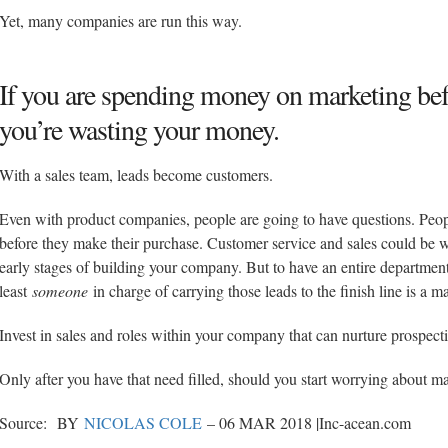
Yet, many companies are run this way.
If you are spending money on marketing befo
you’re wasting your money.
With a sales team, leads become customers.
Even with product companies, people are going to have questions. Peopl
before they make their purchase. Customer service and sales could be wr
early stages of building your company. But to have an entire departmen
least
someone
in charge of carrying those leads to the finish line is a m
Invest in sales and roles within your company that can nurture prospecti
Only after you have that need filled, should you start worrying about m
Source: BY
NICOLAS COLE
– 06 MAR 2018 |Inc-acean.com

|---|

Return all of the material precisely as written. No picture belongs in it.

◆ Written answer ◆
Yet, many companies are run this way.
If you are spending money on marketing befo
you’re wasting your money.
With a sales team, leads become customers.
Even with product companies, people are going to have questions. Peopl
before they make their purchase. Customer service and sales could be wr
early stages of building your company. But to have an entire departmen
least
someone
in charge of carrying those leads to the finish line is a m
Invest in sales and roles within your company that can nurture prospecti
Only after you have that need filled, should you start worrying about m
Source: BY
NICOLAS COLE
– 06 MAR 2018 |Inc-acean.com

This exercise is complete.